The mental consciousness which is generally predominant for human beings, tends to see things as distinct and separate and it thereby creates what are known as a play of “opposites” that are in conflict with one another. Whether it is the battle of the forces of Light and Darkness as described in some of the ancient religions, or the opposition of God and the Devil, Good and Evil, Right and Wrong, we find these distinctions throughout human history and in virtually all religious and philosophical traditions.
At the same time, we expect that one will “triumph” over the other and we develop concepts that imply that good can exist without evil, or that darkness may be banished forever. Others recognize that these pairs of opposites are somehow inextricably intertwined with one another and take the position that we can never have one without the other.
Some have recognized that what appears to us to be “evil” in many cases eventually yields “good”; and on the contrary, what is considered “good” may yield evil. The Chinese symbology of the yin/yang implies that light and dark are part of one larger inter-relationship and are contained within one another and move between each other.

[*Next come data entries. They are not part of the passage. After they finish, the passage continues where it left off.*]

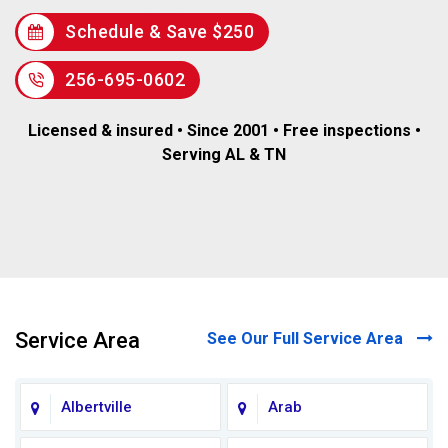
Schedule & Save $250
256-695-0602
Licensed & insured • Since 2001 • Free inspections •
Serving AL & TN
Service Area
See Our Full Service Area
Albertville
Arab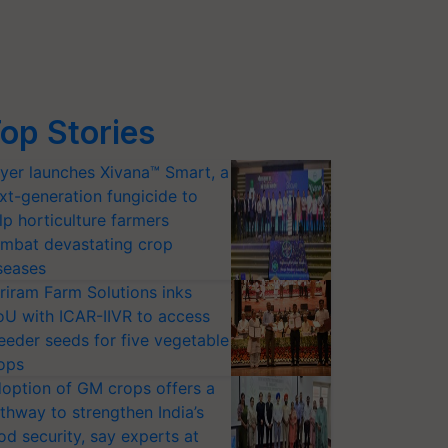
op Stories
yer launches Xivana™ Smart, a
xt-generation fungicide to
lp horticulture farmers
mbat devastating crop
seases
riram Farm Solutions inks
U with ICAR-IIVR to access
eeder seeds for five vegetable
ops
option of GM crops offers a
thway to strengthen India’s
od security, say experts at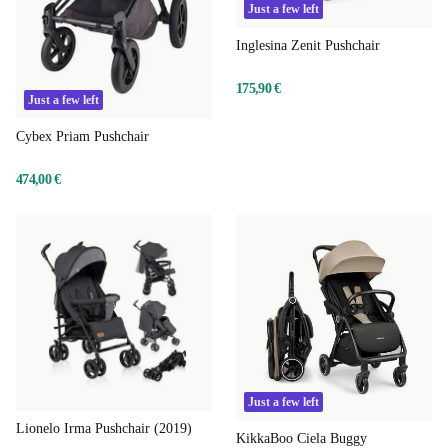
Just a few left
Inglesina Zenit Pushchair
175,90 €
Just a few left
Cybex Priam Pushchair
474,00 €
Just a few left
Lionelo Irma Pushchair (2019)
KikkaBoo Ciela Buggy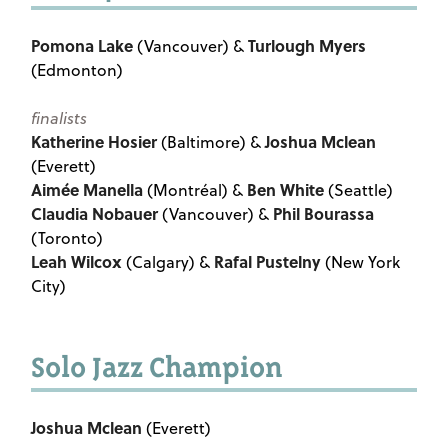
Pomona Lake
Turlough Myers
(Vancouver) &
(Edmonton)
finalists
Katherine Hosier
Joshua Mclean
(Baltimore) &
(Everett)
Aimée Manella
Ben White
(Montréal) &
(Seattle)
Claudia Nobauer
Phil Bourassa
(Vancouver) &
(Toronto)
Leah Wilcox
Rafal Pustelny
(Calgary) &
(New York
City)
Solo Jazz Champion
Joshua Mclean
(Everett)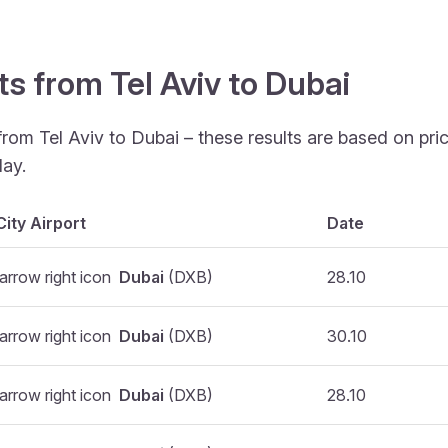
ts from Tel Aviv to Dubai
from Tel Aviv to Dubai – these results are based on pr
ay.
City Airport
Date
Dubai
(DXB)
28.10
Dubai
(DXB)
30.10
Dubai
(DXB)
28.10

One potential solution is to recognize that the opposites are actually complementary aspects or poles of one spectrum, and that another form of solution is possible whereby one transcends and embraces. Sri Aurobindo describes this approach: “And it is said too that on the other side of the human being and beyond its struggles is a serenity of the high and universal spirit where the soul transcends sin, but transcends also virtue, and neither sorrows nor repents nor asks ‘Why have I not done the good and wherefore have I done this which is evil?’ (Taittiriya Upanishad) because in it all things are perfect and to it all things are pure.”